インテルISEFは全世界から参加者1500人余り、奨学金として与えられる賞金総額は400万ドル(!)、審査員は最低200人の科学者、医者、技術者、大学教授、他にもその道のプロ達が研究を評価するというケタ外れのイベントである。
またインテルISEFは世界中の高校生による科学のオリンピックと呼ばれ、日本からも毎年有望な科学オタク(著者はこの言葉をとても良い意味で使っている)達が参加している。
この本の巻末にもISEF2011で、地球化学部門3等賞と米国地質研究所賞第1位に選ばれた日本人の女子高生の体験記が収録されている(これも感動的!)。
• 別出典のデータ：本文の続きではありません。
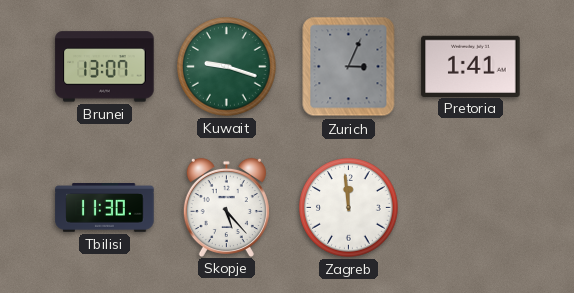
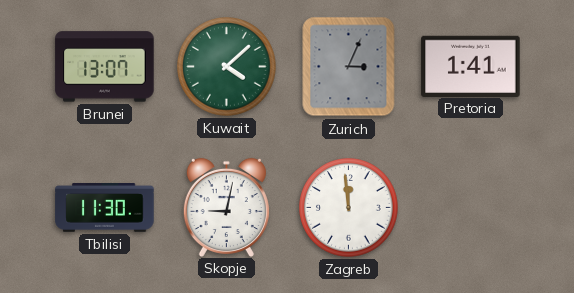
Kuwait: 9:18 -> 4:08
Skopje: 5:23 -> 9:02
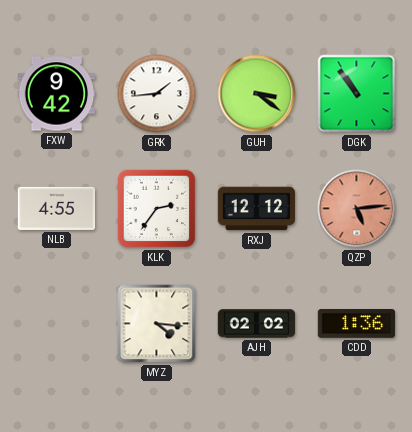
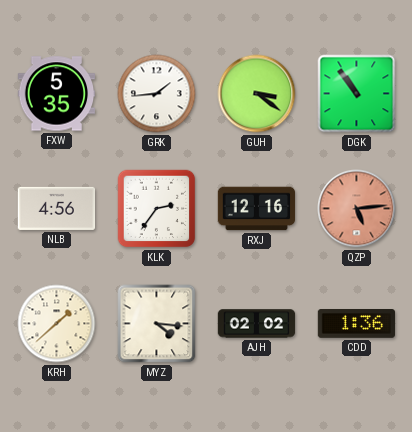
FXW: 9:42 -> 5:35
NLB: 4:55 -> 4:56
RXJ: 12:12 -> 12:16
KRH: none -> 1:38
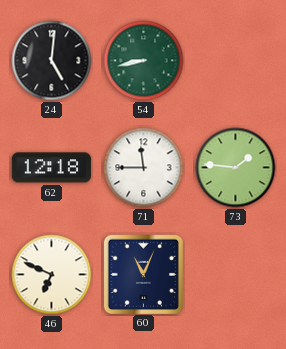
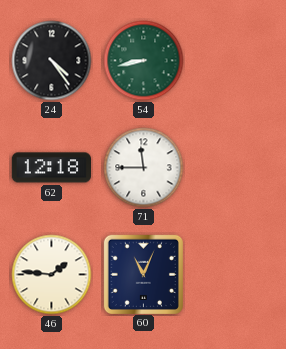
24: 5:01 -> 4:24
73: 1:46 -> none
46: 6:49 -> 1:46
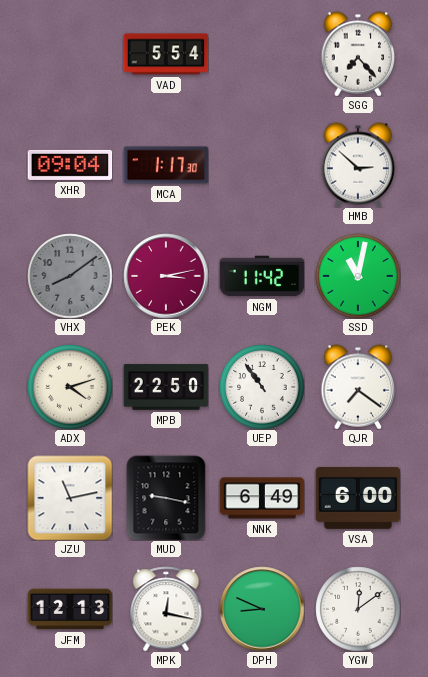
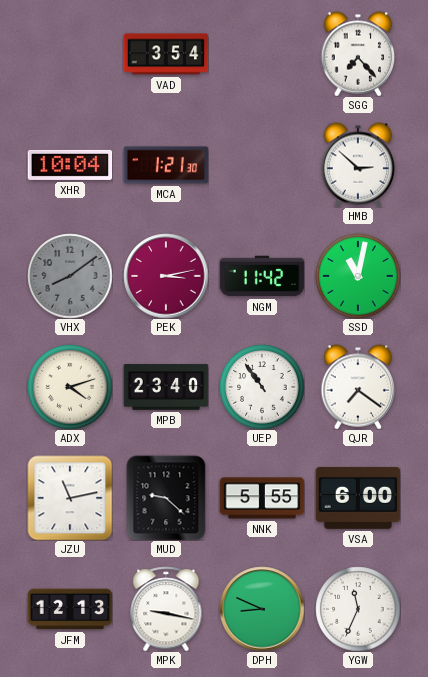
VAD: 5:54 -> 3:54
XHR: 09:04 -> 10:04
MCA: 1:17 -> 1:21
MPB: 22:50 -> 23:40
MUD: 9:17 -> 9:22
NNK: 6:49 -> 5:55
MPK: 12:17 -> 9:17
YGW: 12:09 -> 11:34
この本に登場する高校生たち、題名は「理系の子」だけれど、そんな言葉では表現が物足りない。
この子らは「異能の子ら」だ。
それは決して悪い意味ではない。


ある男の子は10歳の時には爆薬を、そして15歳にして核融合炉を作ってしまった(今では高校生にして政府のためにテロリストの核持ち込みを防御する装置を開発している)。
2歳の時に「サンタさん、延長コードを下さい」とお願いし、何年間も学校ではイジメられ、親友は退職した物理学者という男の子は、手話を視覚化する手袋を作りフェアでの入賞とともに、セブンティーン誌で最高の男の子の1人に選ばれる。
9・11をきっかけに生き方を大きく変更した両親の元、自宅学習を続けながら14歳で大学の研究助手として働き、サイエンス・フェアの賞金王となり、やがて特許を取り会社を設立してしまった男の子。
小型のトレーラーハウスに6人家族で住む中で、喘息に苦しむ妹を温めるために空き缶で温水装置を作ったナヴァホ族の男の子。
幼い頃から病気がちの父親とともに馬と触れ合って暮らすうちに、馬の人を癒す力に気づき、それを研究発表した女の子は、獲得した賞金で大学進学の夢を叶えた。
女優への道を歩んでいた少女は、高校で仕方なく選択してしまった物理化学の実験の授業をきっかけに、ミツバチの生態に魅せられ蜂群崩壊症候群の原因を探る研究を発表する。
自閉症のいとこと心を通わせるために、特別な教育プログラムを開発した少女はサイエンス・フェアばかりでなく、CNNの《ヒーロー・オブ・ジ・イヤー》に選ばれた。
その他にも数々の異能の子らと感動のエピソードが満載だ。


私たちが作った、大多数の普通の人にとって過ごし易い社会から、その才能によって、または環境によって、その発想によって、大きく突出してしまう彼ら。
このコンクールは、ともすればはみ出し、孤立してしまう彼らをうまく救出する働きをしているのだ。


さて、2009フェアでは登場人物たちは上位入賞が果たせるのか…。


大人から見ると驚異にしか見えない研究。
だけど、彼らに「なぜ、そんなことをしたいと思ったの?」と聞いたら、「したかったから」「好きだから」と答えるだろう。
その若さゆえのシンプルさこそ、なによりこの本に私が惹きつけられた理由かも知れない。
なぜって、シンプルは何よりも強く、美しいから。
登場人物の1人に作者が「賞金で何を買うの?」と尋ねた時の彼の答えを聞くと、シンプルはとてつもなく楽しいものであることも分かる。
放射性物質だろうな」




追 記 ISEFのHPを見ると、この本の登場人物の1人が2011フェアで表彰式に立っている姿を発見!わあ、やった〜!